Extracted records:
- - -

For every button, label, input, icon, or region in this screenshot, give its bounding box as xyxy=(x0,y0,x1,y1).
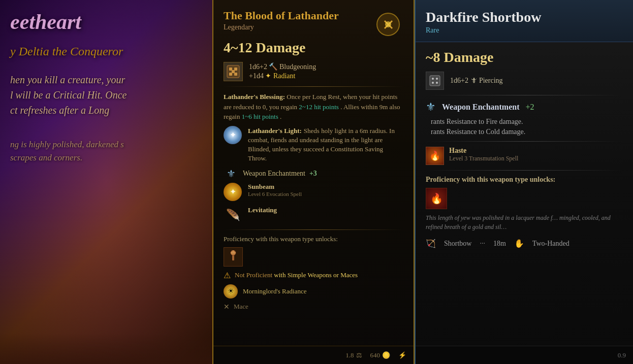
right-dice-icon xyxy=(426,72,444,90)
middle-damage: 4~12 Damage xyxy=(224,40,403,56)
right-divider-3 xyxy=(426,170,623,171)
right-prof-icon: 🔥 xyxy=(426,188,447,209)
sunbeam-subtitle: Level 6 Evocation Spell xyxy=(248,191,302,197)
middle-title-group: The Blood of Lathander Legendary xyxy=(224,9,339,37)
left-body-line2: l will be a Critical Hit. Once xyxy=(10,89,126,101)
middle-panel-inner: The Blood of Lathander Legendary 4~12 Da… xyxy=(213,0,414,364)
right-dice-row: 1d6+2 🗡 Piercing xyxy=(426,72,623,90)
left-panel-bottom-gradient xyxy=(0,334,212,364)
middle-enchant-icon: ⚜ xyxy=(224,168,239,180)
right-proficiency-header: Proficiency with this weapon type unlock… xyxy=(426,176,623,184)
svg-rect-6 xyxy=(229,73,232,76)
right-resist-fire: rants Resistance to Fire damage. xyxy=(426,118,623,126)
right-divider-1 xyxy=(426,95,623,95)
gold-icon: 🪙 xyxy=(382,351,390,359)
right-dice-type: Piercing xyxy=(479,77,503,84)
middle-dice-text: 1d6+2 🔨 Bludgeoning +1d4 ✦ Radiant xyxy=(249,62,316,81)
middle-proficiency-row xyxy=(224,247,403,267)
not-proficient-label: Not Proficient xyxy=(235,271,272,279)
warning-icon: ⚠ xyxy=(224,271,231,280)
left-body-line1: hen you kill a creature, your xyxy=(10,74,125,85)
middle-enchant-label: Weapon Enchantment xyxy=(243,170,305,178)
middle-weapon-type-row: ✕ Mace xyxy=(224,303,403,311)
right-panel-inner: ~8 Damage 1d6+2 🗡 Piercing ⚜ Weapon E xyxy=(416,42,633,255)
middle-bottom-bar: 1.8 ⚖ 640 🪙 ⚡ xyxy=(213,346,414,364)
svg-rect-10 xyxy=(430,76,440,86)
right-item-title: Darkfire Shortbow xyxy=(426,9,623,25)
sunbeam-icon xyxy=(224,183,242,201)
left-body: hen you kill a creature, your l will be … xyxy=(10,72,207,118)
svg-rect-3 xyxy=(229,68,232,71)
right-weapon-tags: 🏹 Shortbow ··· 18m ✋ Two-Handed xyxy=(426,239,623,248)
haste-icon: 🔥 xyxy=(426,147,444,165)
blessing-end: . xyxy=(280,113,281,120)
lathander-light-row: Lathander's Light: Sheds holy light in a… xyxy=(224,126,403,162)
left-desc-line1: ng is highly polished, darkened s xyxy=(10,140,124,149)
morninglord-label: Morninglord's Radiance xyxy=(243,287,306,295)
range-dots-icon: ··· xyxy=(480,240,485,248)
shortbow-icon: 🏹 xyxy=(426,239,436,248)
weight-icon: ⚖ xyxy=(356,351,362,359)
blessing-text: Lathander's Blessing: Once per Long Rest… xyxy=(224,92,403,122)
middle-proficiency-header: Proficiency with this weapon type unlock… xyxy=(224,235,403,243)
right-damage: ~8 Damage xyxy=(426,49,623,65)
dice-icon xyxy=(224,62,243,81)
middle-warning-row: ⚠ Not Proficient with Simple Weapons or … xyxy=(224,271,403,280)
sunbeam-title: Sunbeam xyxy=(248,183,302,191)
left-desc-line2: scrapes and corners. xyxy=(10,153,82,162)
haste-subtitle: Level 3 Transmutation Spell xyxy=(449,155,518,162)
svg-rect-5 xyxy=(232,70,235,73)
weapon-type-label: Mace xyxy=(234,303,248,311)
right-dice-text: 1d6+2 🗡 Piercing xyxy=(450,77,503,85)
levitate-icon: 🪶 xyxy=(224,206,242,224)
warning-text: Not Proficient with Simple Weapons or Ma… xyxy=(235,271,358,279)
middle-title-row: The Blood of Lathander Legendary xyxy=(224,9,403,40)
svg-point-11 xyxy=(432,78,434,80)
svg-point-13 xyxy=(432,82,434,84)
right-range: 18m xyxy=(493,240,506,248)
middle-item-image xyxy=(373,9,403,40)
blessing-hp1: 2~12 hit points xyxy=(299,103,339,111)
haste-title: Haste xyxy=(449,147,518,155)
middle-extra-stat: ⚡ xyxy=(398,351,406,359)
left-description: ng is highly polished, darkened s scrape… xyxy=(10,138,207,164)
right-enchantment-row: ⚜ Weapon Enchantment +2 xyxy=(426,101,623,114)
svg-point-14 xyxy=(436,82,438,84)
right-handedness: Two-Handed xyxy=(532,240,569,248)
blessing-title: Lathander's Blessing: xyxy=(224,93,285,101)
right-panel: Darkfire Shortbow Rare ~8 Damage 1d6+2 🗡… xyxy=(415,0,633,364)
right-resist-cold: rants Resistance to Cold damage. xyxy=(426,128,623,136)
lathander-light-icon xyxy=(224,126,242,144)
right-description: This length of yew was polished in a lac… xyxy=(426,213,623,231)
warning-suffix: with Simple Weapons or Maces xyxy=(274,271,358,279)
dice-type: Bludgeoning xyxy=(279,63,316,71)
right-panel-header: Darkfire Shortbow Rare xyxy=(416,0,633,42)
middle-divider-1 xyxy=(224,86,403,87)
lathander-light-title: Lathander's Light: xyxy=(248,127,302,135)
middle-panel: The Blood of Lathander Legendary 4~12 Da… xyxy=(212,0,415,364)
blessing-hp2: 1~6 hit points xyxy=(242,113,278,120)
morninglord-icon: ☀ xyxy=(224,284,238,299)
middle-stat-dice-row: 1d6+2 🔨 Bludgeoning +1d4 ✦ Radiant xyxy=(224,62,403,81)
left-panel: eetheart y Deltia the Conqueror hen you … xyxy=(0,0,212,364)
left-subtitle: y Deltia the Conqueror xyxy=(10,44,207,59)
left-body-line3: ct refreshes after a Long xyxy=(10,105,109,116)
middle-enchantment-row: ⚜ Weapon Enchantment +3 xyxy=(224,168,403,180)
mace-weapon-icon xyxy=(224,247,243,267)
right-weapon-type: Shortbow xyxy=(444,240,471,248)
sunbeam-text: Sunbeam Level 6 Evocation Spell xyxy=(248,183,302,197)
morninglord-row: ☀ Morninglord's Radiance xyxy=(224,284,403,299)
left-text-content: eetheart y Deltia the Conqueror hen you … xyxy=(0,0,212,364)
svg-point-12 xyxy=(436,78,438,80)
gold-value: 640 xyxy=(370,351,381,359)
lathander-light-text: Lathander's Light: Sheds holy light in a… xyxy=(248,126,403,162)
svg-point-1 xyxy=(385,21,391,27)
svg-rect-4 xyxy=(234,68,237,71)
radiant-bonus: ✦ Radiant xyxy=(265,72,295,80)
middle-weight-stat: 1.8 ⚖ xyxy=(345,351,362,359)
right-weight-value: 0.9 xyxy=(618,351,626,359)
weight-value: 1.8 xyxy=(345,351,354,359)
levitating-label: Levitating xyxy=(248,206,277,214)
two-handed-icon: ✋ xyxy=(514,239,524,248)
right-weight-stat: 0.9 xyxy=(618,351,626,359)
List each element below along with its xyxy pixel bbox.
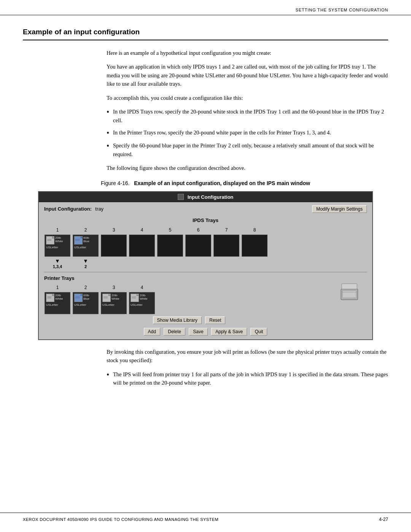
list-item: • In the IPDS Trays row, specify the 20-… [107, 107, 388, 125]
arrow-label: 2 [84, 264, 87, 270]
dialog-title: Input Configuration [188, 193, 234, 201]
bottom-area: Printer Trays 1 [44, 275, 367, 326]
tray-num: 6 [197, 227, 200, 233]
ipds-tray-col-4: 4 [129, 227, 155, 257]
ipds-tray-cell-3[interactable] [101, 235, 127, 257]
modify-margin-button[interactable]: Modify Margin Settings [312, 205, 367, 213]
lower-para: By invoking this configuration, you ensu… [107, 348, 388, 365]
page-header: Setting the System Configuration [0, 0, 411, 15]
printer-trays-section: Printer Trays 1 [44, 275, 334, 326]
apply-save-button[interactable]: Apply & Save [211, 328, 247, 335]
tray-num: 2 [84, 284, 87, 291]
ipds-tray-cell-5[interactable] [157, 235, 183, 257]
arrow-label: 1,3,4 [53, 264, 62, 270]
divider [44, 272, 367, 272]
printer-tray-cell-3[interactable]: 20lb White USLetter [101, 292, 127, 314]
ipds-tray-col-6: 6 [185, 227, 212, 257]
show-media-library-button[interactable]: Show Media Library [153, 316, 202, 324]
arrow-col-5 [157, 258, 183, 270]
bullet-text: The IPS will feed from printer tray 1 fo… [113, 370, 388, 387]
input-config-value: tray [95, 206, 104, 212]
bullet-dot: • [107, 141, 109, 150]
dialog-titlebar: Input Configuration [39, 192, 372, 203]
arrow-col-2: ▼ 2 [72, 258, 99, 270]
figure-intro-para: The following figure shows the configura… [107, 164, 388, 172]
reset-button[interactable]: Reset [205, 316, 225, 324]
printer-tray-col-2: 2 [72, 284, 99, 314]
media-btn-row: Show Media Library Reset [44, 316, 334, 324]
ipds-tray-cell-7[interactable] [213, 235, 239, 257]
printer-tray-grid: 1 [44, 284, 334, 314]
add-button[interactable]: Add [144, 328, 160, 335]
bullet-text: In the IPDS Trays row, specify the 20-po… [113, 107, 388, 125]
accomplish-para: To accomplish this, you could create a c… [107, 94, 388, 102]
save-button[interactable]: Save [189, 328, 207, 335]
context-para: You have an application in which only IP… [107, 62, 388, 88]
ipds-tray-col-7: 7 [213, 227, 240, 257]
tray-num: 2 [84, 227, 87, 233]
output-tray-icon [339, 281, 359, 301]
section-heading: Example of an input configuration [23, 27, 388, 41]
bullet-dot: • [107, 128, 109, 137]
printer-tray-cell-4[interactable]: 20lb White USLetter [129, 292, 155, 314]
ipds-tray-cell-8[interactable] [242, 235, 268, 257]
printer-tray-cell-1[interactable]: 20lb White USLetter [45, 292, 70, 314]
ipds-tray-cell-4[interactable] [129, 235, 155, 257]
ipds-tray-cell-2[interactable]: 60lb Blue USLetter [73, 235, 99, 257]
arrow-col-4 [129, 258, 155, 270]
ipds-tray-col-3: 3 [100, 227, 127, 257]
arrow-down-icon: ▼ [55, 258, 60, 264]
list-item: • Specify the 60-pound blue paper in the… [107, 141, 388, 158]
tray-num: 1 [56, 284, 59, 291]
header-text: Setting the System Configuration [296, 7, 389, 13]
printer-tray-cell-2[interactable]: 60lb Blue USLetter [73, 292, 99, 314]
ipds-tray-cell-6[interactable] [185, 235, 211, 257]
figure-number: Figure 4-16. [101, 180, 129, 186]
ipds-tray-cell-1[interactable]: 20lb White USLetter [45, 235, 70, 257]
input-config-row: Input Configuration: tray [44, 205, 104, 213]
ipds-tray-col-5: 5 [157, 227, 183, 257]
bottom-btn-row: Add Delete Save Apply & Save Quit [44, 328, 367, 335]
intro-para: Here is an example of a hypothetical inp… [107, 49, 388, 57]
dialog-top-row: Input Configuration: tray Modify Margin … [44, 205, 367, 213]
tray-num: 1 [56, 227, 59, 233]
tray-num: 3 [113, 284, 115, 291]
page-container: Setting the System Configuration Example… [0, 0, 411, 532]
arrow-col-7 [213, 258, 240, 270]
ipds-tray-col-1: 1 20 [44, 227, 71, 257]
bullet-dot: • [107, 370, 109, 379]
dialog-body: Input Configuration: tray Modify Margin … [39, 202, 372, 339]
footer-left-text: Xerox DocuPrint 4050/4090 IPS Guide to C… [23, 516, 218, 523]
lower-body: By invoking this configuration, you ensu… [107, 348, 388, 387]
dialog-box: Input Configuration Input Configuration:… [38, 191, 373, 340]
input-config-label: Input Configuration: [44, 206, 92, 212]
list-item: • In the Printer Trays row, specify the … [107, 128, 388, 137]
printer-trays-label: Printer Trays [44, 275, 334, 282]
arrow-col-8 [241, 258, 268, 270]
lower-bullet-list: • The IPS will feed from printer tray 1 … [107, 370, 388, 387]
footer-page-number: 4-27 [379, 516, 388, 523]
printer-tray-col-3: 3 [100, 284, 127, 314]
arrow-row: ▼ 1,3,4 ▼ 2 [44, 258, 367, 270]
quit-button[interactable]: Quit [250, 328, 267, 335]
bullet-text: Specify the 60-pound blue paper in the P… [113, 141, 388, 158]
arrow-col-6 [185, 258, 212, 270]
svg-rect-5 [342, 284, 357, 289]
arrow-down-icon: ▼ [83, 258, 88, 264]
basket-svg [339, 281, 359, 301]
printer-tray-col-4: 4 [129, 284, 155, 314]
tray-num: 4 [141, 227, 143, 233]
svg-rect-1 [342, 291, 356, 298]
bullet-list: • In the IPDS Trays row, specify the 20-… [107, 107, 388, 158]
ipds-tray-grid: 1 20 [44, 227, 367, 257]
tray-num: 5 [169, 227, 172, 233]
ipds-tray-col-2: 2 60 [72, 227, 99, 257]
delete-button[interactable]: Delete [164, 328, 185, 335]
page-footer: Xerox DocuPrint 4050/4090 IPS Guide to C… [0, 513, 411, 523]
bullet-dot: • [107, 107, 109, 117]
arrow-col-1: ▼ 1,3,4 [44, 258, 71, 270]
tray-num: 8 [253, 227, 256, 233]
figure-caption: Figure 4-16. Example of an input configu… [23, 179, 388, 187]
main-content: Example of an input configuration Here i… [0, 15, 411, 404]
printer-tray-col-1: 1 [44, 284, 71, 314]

- - -

**Task instructions**
In the entries above, find each line with "dialog" and copy it.

**Exercise solution**
dialog-title: Input Configuration [188, 193, 234, 201]
dialog-titlebar: Input Configuration [39, 192, 372, 203]
dialog-top-row: Input Configuration: tray Modify Margin … [44, 205, 367, 213]
dialog-body: Input Configuration: tray Modify Margin … [39, 202, 372, 339]
dialog-box: Input Configuration Input Configuration:… [38, 191, 373, 340]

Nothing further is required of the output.